*Aim of the task:* Return, word for word, only the lines from the one containing "OpenOffice.org" through the last line of the entries.

▽

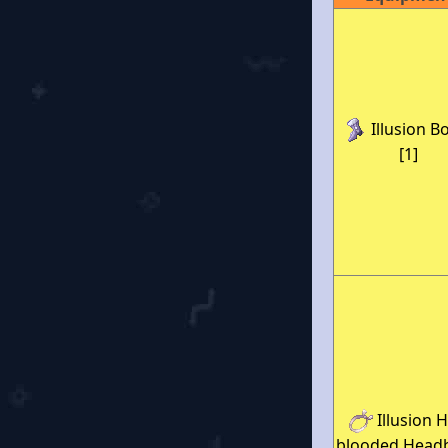
Illusion B
[1]
Illusion H
blooded Head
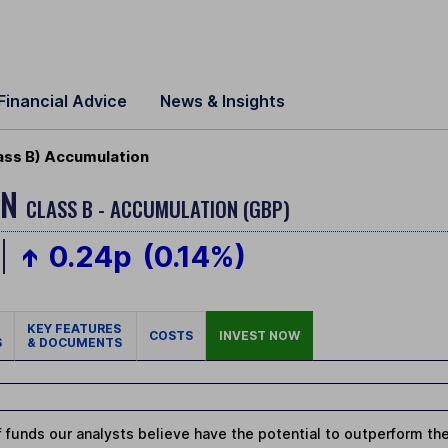
Financial Advice
News & Insights
ass B) Accumulation
ON
CLASS B - ACCUMULATION (GBP)
0.24p
(0.14%)
KEY FEATURES
COSTS
INVEST NOW
S
& DOCUMENTS
 funds our analysts believe have the potential to outperform thei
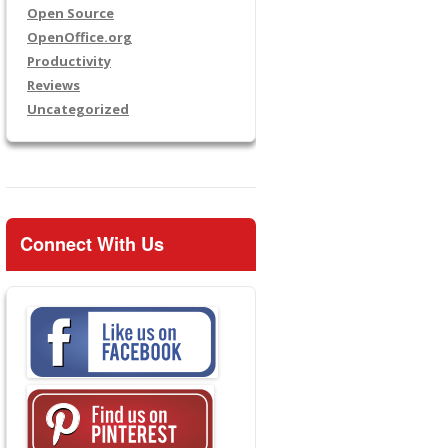
Open Source
OpenOffice.org
Productivity
Reviews
Uncategorized
Connect With Us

△

*Result for this exercise:*
OpenOffice.org
Productivity
Reviews
Uncategorized
Connect With Us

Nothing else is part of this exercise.